▸ **WHAT YOU NEED TO DO**
From the first line down to the one containing "Phoenix des Lumières", reproduce the entries below exactly and leave out the pictures.

▸ **DATA EXCERPTS**
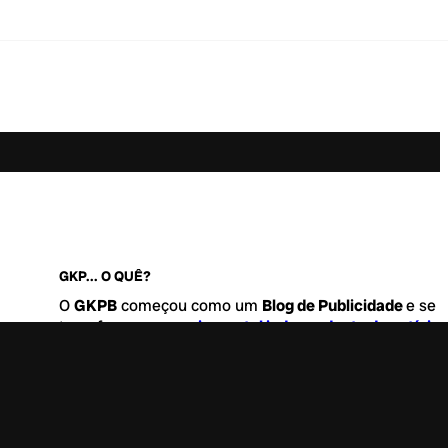
GKP... O QUÊ?
O
GKPB
começou como um
Blog de Publicidade
e se
transformou no
maior portal independente de notícia
Marketing e Comunicação do Brasil
.
Este é um lugar para abordar tudo o que acontece d
interessante no mercado, com um destaque para pau
de
diversidade, geração Z
e
universo geek
. Entre, tire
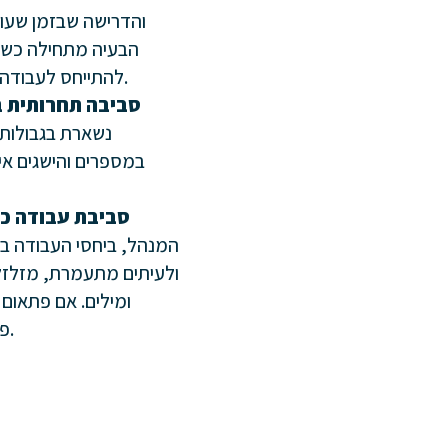
והדרישה שבזמן שעות
הבעיה מתחילה כשיש
להתייחס לעבודה בשעות נוספות במשרד או המשך עבודה מהבית, טלפונים ומיילים בשעות מאוחרות.
סביבה תחרותית 
נשארת בגבולות 
במספרים והישגים איש
סביבת עבודה כו
המנהל, ביחסי העבודה בין
ולעיתים מתעמרת, מזלזלת
ומילים. אם פתאום 
פתאום יש תחושת חשש ופחד כל פעם שפונים אלייך- יכול להיות שמדובר בהתעמרות.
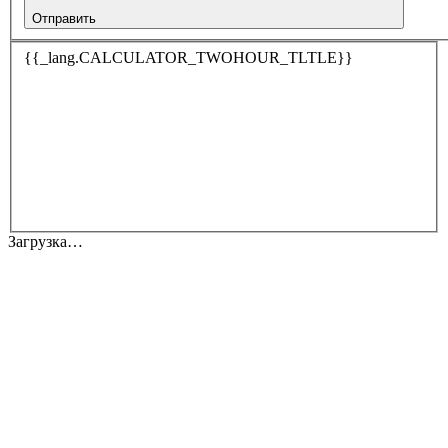
Отправить
{{_lang.CALCULATOR_TWOHOUR_TLTLE}}
Загрузка…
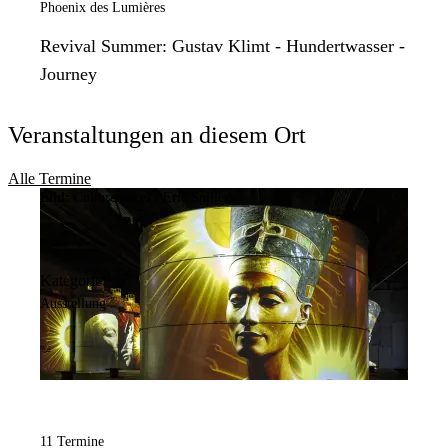
Phoenix des Lumières
Revival Summer: Gustav Klimt - Hundertwasser -
Journey
Veranstaltungen an diesem Ort
Alle Termine
Bild:
Culturespaces / Eric Spiller
Kategorie:
Ausstellung
11 Termine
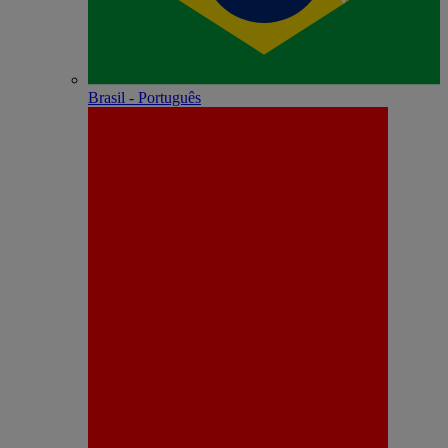
Brasil - Português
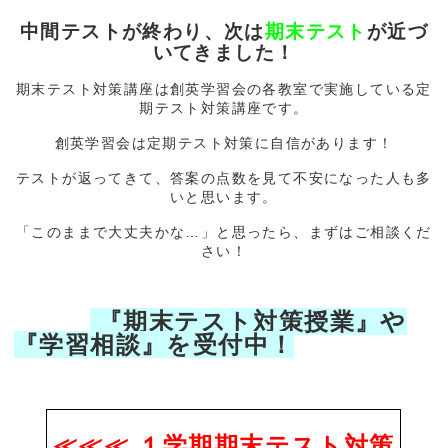
中間テストが終わり、次は
期末テスト
が近づ
いてきました！
期末テスト対策講座は創英学習会の各教室で実施している定
期テスト対策講座です。
創英学習会は定期テスト対策に自信があります！
テストが返ってきて、答案の点数を見て不安になった人も多
いと思います。
「このままで大丈夫かな…」と思ったら、まずはご相談くだ
さい！
『期末テスト対策授業』や
『学習相談』を受付中！
≪≪≪ １学期期末テスト対策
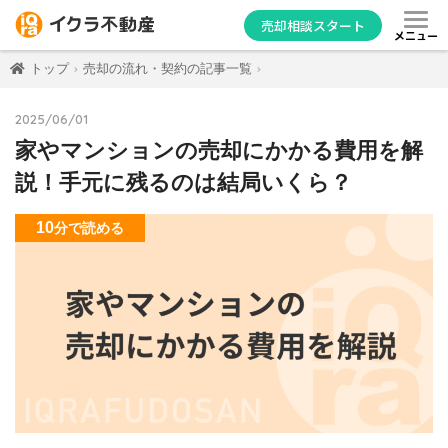
売却相談スタート
メニュー
トップ
売却の流れ・契約の記事一覧
2025/06/01
家やマンションの売却にかかる費用を解
説！手元に残るのは結局いくら？
10
分
で読める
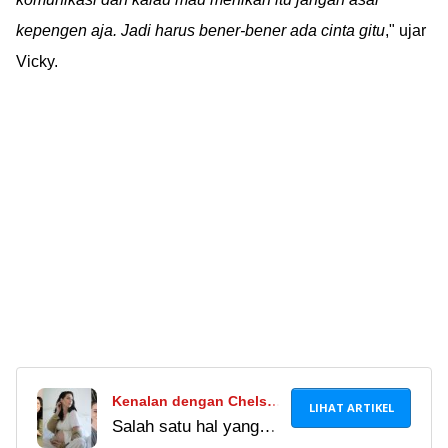
kepengen aja. Jadi harus bener-bener ada cinta gitu
," ujar
Vicky.
Kenalan dengan Chelsey
LIHAT ARTIKEL
Salah satu hal yang
Frank, Istri Bule Randy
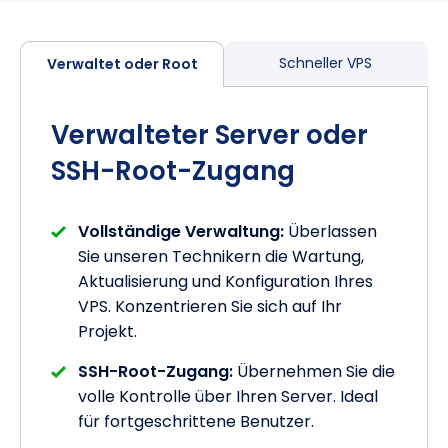
Schneller VPS
Verwaltet oder Root
Verwalteter Server oder
SSH-Root-Zugang
Vollständige Verwaltung:
Überlassen
Sie unseren Technikern die Wartung,
Aktualisierung und Konfiguration Ihres
VPS. Konzentrieren Sie sich auf Ihr
Projekt.
SSH-Root-Zugang:
Übernehmen Sie die
volle Kontrolle über Ihren Server. Ideal
für fortgeschrittene Benutzer.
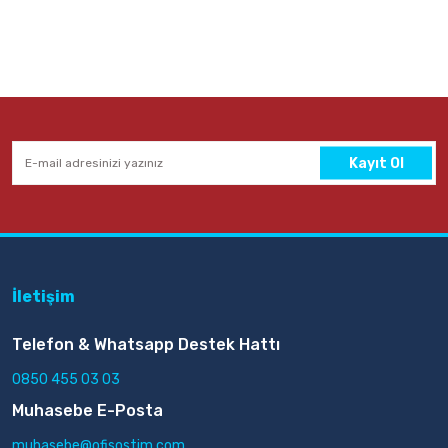
Kayıt Ol
İletişim
Telefon & Whatsapp Destek Hattı
0850 455 03 03
Muhasebe E-Posta
muhasebe@ofisostim.com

▸ **OUTPUT OF THE EXERCISE**
GKP... O QUÊ?
O
GKPB
começou como um
Blog de Publicidade
e se
transformou no
maior portal independente de notícia
Marketing e Comunicação do Brasil
.
Este é um lugar para abordar tudo o que acontece d
interessante no mercado, com um destaque para pau
de
diversidade, geração Z
e
universo geek
. Entre, tire
והדרישה שבזמן שעות
הבעיה מתחילה כשיש
להתייחס לעבודה בשעות נוספות במשרד או המשך עבודה מהבית, טלפונים ומיילים בשעות מאוחרות.
סביבה תחרותית 
נשארת בגבולות 
במספרים והישגים איש
סביבת עבודה כו
המנהל, ביחסי העבודה בין
ולעיתים מתעמרת, מזלזלת
ומילים. אם פתאום 
פתאום יש תחושת חשש ופחד כל פעם שפונים אלייך- יכול להיות שמדובר בהתעמרות.
Отправить
{{_lang.CALCULATOR_TWOHOUR_TLTLE}}
Загрузка…
Phoenix des Lumières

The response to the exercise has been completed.